Et l’auteur d’ajouter en note complémentaire (p. 367) : « Le Monde des livres, 16 novembre 1968. A noter qu’en décembre 1968, ledit institut annonce la parution aux « Éditions de l’institut Micberth » du livre d’Alain Camille, Pamphlets indignes ou comment devenir le troisième trou du cul de Céline, avec la « préface d’un Juif », le livre était annoncé comme « Pamphlets d’une rare dureté, crus et cuits, pour un nouveau racisme et une belle société ». Tout un programme ! »

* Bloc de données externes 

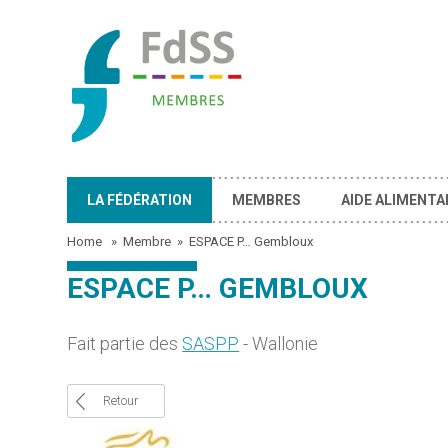
LA FÉDÉRATION
MEMBRES
AIDE ALIMENTA
Home
»
Membre
»
ESPACE P… Gembloux
ESPACE P… GEMBLOUX
Fait partie des
SASPP
- Wallonie
Retour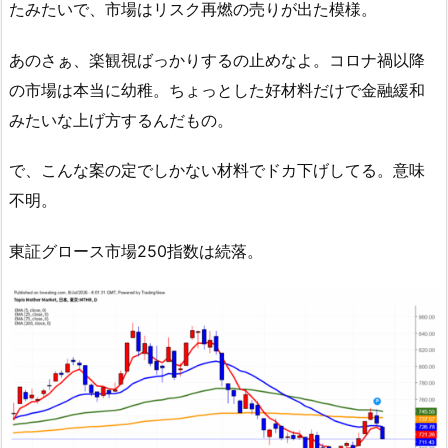
たみたいで、市場はリスク再燃の売りが出た模様。
あのさぁ、楽観視ばっかりするの止めなよ。コロナ禍以降
の市場は本当に幼稚。ちょっとした好材料だけで金融緩和
みたいな上げ方するんだもの。
で、こんな案の定でしかない材料でドカ下げしてる。意味
不明。
東証グロース市場250指数は続落。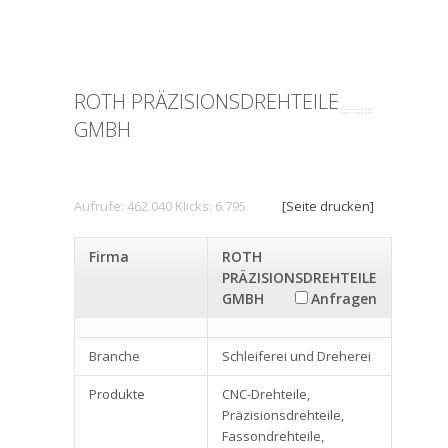
ROTH PRÄZISIONSDREHTEILE
GMBH
Aufrufe: 462.040 Klicks: 6.795
[Seite drucken]
Firma
ROTH
PRÄZISIONSDREHTEILE
GMBH
Anfragen
Branche
Schleiferei und Dreherei
Produkte
CNC-Drehteile,
Präzisionsdrehteile,
Fassondrehteile,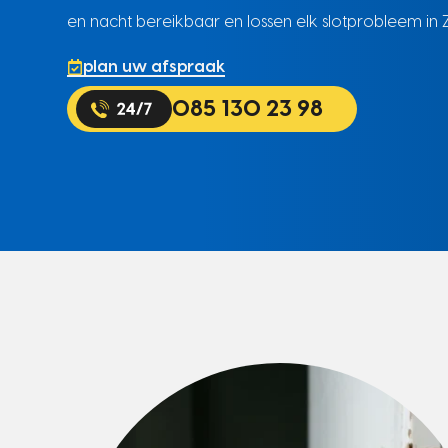
en nacht bereikbaar en lossen elk slotprobleem in Z
plan uw afspraak
085 130 23 98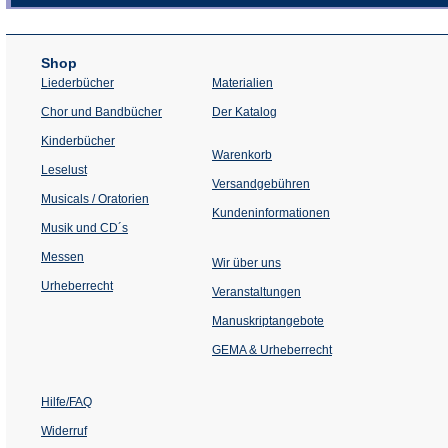
Shop
Liederbücher
Materialien
(Öffnet
Chor und Bandbücher
Der Katalog
in
einem
Kinderbücher
neuen
Warenkorb
Tab)
Leselust
Versandgebühren
Musicals / Oratorien
Kundeninformationen
Musik und CD´s
Messen
Wir über uns
Urheberrecht
(Öffnet
Veranstaltungen
in
einem
Manuskriptangebote
neuen
Tab)
GEMA & Urheberrecht
Hilfe/FAQ
Widerruf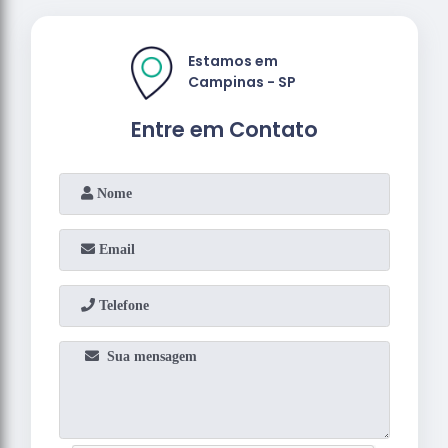
Estamos em
Campinas - SP
Entre em Contato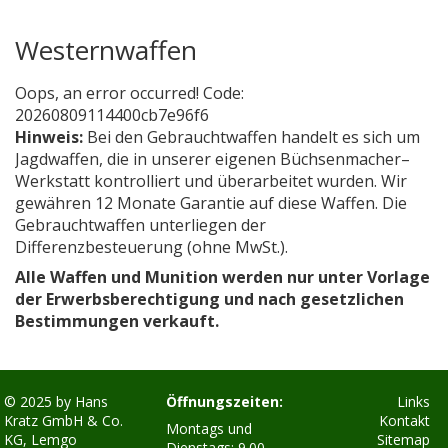
Westernwaffen
Oops, an error occurred! Code:
20260809114400cb7e96f6
Hinweis:
Bei den Gebrauchtwaffen handelt es sich um
Jagdwaffen, die in unserer eigenen Büchsenmacher–
Werkstatt kontrolliert und überarbeitet wurden. Wir
gewähren 12 Monate Garantie auf diese Waffen. Die
Gebrauchtwaffen unterliegen der
Differenzbesteuerung (ohne MwSt.).
Alle Waffen und Munition werden nur unter Vorlage
der Erwerbsberechtigung und nach gesetzlichen
Bestimmungen verkauft.
© 2025 by
Hans
Öffnungszeiten:
Links
Kratz GmbH & Co.
Kontakt
Montags und
KG, Lemgo
Sitemap
Dienstags: 9.00 -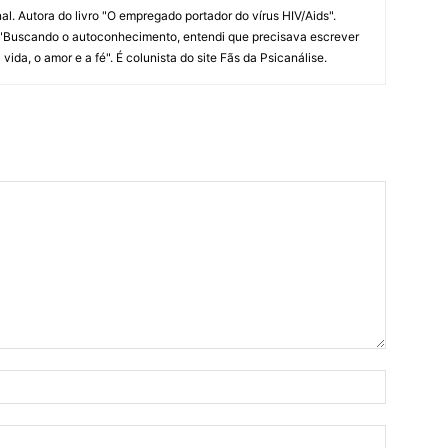
al. Autora do livro "O empregado portador do vírus HIV/Aids".
l. "Buscando o autoconhecimento, entendi que precisava escrever
ida, o amor e a fé". É colunista do site Fãs da Psicanálise.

Si l'information est totalement exacte (Bravo à David Alliot et merci à Lucette), elle appelle des précisions. Pourquoi ce prix et pourquoi l’abandon du projet en cours de route ? Le livre de David Alliot ne précise pas que Micberth rend visite à Lucette rue des Gardes, début 1969, pour lui en parler et demander son autorisation. Mme Céline a sans doute oublié cette rencontre (on ne saurait lui en vouloir). Micberth, quant à lui, a laissé un long témoignage écrit sur ces quelques heures passées avec Lucette, publié dans Actual-Hebdo en 1973, sous le titre : « Lili ! ». J’en donne ici un extrait, afin d'expliquer le pourquoi du comment.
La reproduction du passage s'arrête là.